Code is getting cheap, so my job is becoming “picking the right bets”

Code is getting cheap, picking the right bets

⚡

The day code stopped being the bottleneck

We now have controlled evidence that AI coding assistants can materially speed up implementation for certain classes of tasks. In one well-cited controlled experiment (developers building the same small server), the group with an AI pair-programmer finished about 55.8% faster than the group without it.

That’s not “10% nicer velocity”. That’s “the bottleneck moved”.

And it’s not just lab-style tasks. Field evidence is messy (real companies are messy), but it still points in the same direction: in a real-world field experiment involving developers at Microsoft and Accenture, researchers found suggestive increases in output (e.g., more pull requests per week) after adopting an AI coding assistant—often reported in the low double-digit to ~20% range depending on setting and method.

Even more bluntly: a field experiment written up by the Bank for International Settlements (using a coding assistant trial at Ant Group) reported a ~55% increase in code output (measured as lines of code produced) for the group using the tool, with the biggest statistically significant gains showing up among junior staff.

So yes: code is not literally free.
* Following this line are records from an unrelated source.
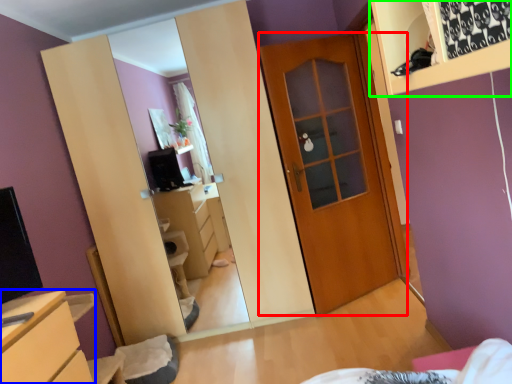 Question: Considering the real-world distances, which object is farthest from door (highlighted by a red box)? chest of drawers (highlighted by a blue box) or shelf (highlighted by a green box)?

Choices:
 (A) chest of drawers
 (B) shelf

Answer: (B) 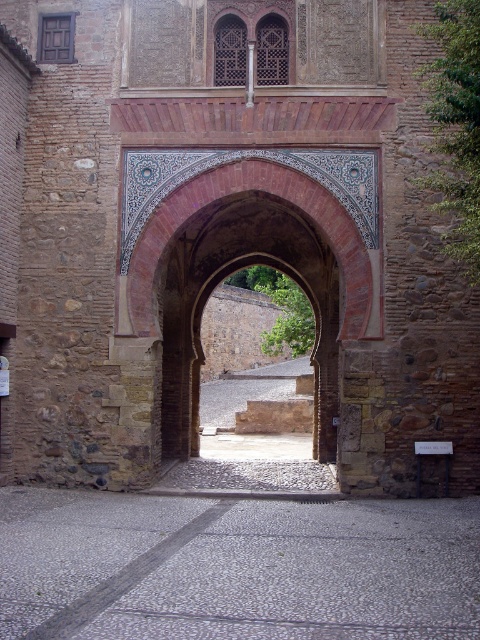 Question: Does gray stone courtyard at center appear under terracotta brick archway at center?

Choices:
 (A) no
 (B) yes

Answer: (B)

Question: Which of the following is the closest to the observer?

Choices:
 (A) terracotta brick archway at center
 (B) gray stone courtyard at center

Answer: (B)

Question: Does gray stone courtyard at center have a greater width compared to terracotta brick archway at center?

Choices:
 (A) no
 (B) yes

Answer: (B)

Question: Does gray stone courtyard at center have a lesser width compared to terracotta brick archway at center?

Choices:
 (A) no
 (B) yes

Answer: (A) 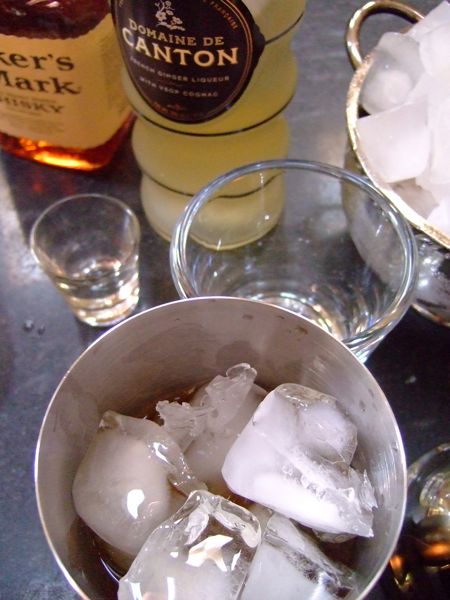 This screenshot has height=600, width=450. Find the location of `ice bucket`. ice bucket is located at coordinates (433, 271). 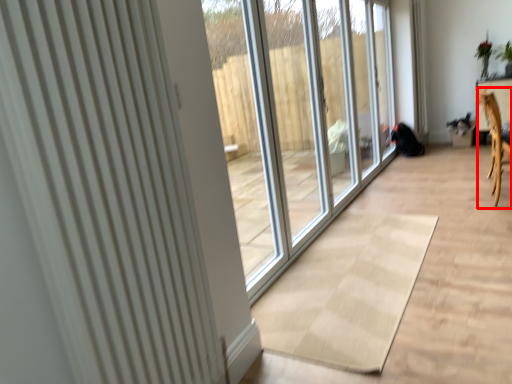 Question: Where is armchair (annotated by the red box) located in relation to radiator in the image?

Choices:
 (A) left
 (B) right

Answer: (B) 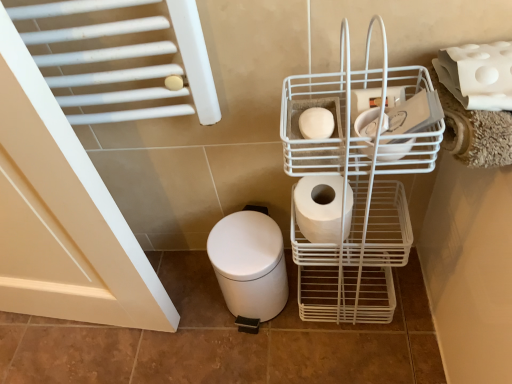 Question: In terms of width, does white matte toilet paper at center right, the third toilet paper from the left, look wider or thinner when compared to white matte toilet bowl at lower left?

Choices:
 (A) thin
 (B) wide

Answer: (A)

Question: Does point (376, 124) appear closer or farther from the camera than point (230, 238)?

Choices:
 (A) closer
 (B) farther

Answer: (A)

Question: Which object is the closest to the white matte toilet paper at center right, the third toilet paper from the left?

Choices:
 (A) white wire basket at center right
 (B) white matte toilet paper at upper right, the 4th toilet paper in the left-to-right sequence
 (C) white matte toilet paper at center-right, marked as the third toilet paper in a right-to-left arrangement
 (D) white matte toilet paper at center, the first toilet paper in the left-to-right sequence
 (E) white matte toilet bowl at lower left

Answer: (B)

Question: Which object is positioned closest to the white matte toilet bowl at lower left?

Choices:
 (A) white matte toilet paper at center, positioned as the fourth toilet paper in right-to-left order
 (B) white matte toilet paper at upper right, the 4th toilet paper in the left-to-right sequence
 (C) white matte toilet paper at center-right, the second toilet paper when ordered from left to right
 (D) white matte toilet paper at center right, the third toilet paper from the left
 (E) white wire basket at center right

Answer: (C)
But “write the code” is becoming less scarce than “decide what’s worth coding.”

That shift changes what becomes valuable.

The market has been screaming this for years

If you want to know what the world values, look at what it pays for.

📈

Quant Trading

The industry has been paying eye-watering money to people early in their careers (and, importantly, haven’t spent decades “building a portfolio”). Intern pay at Jane Street annualises to around $250,000 for some roles—while explicitly stating they don’t expect a background in finance.
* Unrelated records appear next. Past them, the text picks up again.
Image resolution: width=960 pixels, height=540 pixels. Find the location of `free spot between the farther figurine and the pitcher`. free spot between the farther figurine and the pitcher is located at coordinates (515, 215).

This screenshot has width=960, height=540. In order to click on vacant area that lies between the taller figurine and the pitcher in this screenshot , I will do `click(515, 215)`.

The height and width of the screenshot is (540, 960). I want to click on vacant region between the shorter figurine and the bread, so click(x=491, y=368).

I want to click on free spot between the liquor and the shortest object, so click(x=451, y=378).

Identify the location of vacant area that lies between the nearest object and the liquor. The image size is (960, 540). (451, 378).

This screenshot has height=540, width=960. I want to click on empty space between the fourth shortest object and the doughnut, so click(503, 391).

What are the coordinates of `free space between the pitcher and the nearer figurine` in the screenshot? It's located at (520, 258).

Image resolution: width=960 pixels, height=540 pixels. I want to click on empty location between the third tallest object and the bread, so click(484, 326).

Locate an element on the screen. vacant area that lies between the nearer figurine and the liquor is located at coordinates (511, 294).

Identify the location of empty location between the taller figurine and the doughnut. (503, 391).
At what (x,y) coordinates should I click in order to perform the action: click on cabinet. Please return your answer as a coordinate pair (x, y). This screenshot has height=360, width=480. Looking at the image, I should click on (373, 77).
And there are credible reports of new-graduate offers far above typical software salaries: one widely reported example is a ~$508k starting package for a new graduate hired into a trading role in Hong Kong.
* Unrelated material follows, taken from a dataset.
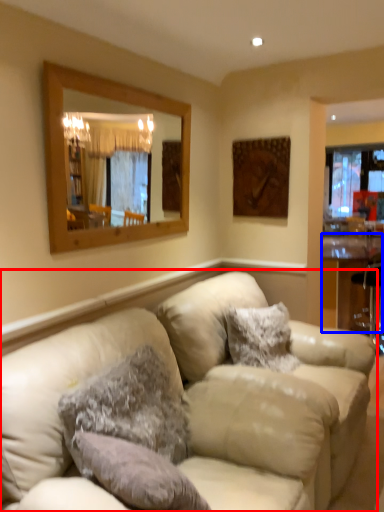 Question: Among these objects, which one is farthest to the camera, studio couch (highlighted by a red box) or table (highlighted by a blue box)?

Choices:
 (A) studio couch
 (B) table

Answer: (B) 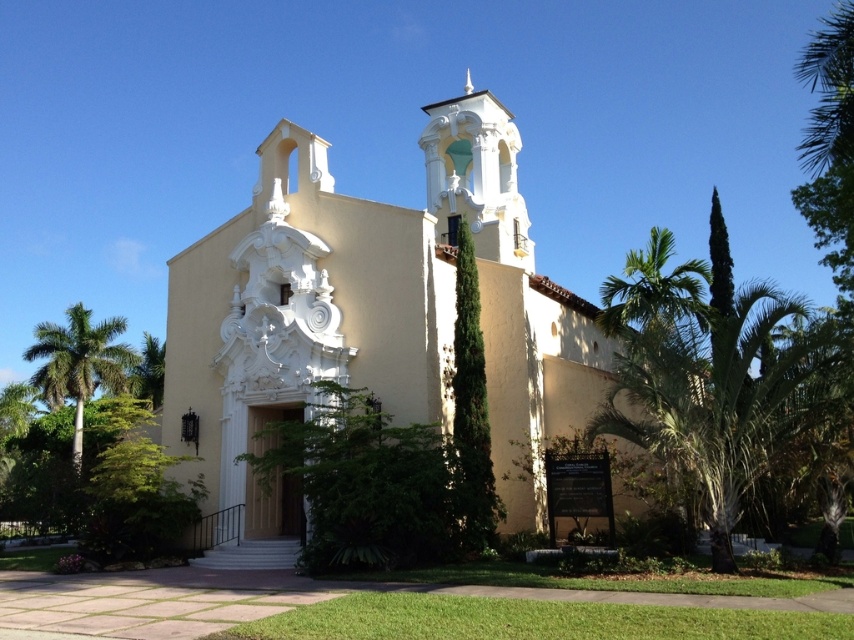 This screenshot has height=640, width=854. Find the location of `beige stucco church at center`. beige stucco church at center is located at coordinates (373, 314).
Quant firms also show up at the top of entry-level compensation lists for engineers: Hudson River Trading around ~$400k (on average), with Jane Street around ~$350k.

🧠

Frontier AI

In 2025, reporting said Meta’s CEO Mark Zuckerberg was personally leading a recruiting push for a “superintelligence lab”, with offers described as reaching up to $300 million over four years for some top-tier research talent (and an unusually front-loaded first year).

The same reporting includes pushback from Meta, including a spokesperson calling the numbers misrepresented and internal leadership arguing the "$100 million offers" narrative was exaggerated to a small number of roles.

A separate report by Reuters described Meta reorganising its AI efforts under “Meta Superintelligence Labs”, led by Alexandr Wang and co-led by Nat Friedman, and also noted public claims about extremely large recruitment bonuses.

The bottleneck is not "someone who can implement CRUD screens."
It’s "someone who can make the right high-uncertainty bets when the chips are insanely expensive."

Why research feels different from engineering

Engineering usually has a target: a spec is met, a test passes, the latency drops, the customer stops shouting. Research is the opposite.

A lot of the time, you don’t even know if the thing you’re trying to do is possible. That uncertainty isn’t a vibe. It’s structural.

In computer science, there are formal results showing you can’t have a universal procedure that decides whether an arbitrary program halts. Alan Turing’s work is central to the framework behind the modern statement of that impossibility, and modern treatments lay out the self-referential contradiction style of argument: assume a universal decider exists, then construct a program that breaks it.

I’m not saying “research = halting problem” in a strict mathematical sense. I’m saying the shape is similar:

You can spend a year on a question.
You may learn a lot.
The answer can still be "no".
And you often can’t know that upfront.

That’s why, when code gets cheaper, the comparative advantage shifts to people who can reason well under uncertainty and cut losing paths fast.

The real moat is taste: choosing which problems deserve a week of your life

Imagine I’m standing in front of a wall of a million buttons.

🔘

Most Buttons

Do absolutely nothing.

🔥

Some Buttons

Set $10 on fire immediately.

💎

A Very Small Number

Print $1,000,000.

My job isn’t "press buttons quickly." Any motivated person (or AI agent) can press buttons quickly.

My job is to build an instinct for which buttons are even worth pressing, before I waste the week.

That instinct—call it taste, judgement, problem selection, intuition under uncertainty—seems to transfer across domains more than people expect. There’s a long-running pattern of physics and maths graduates migrating into finance because the underlying skill is modelling, uncertainty, and inference—not memorising a specific industry playbook.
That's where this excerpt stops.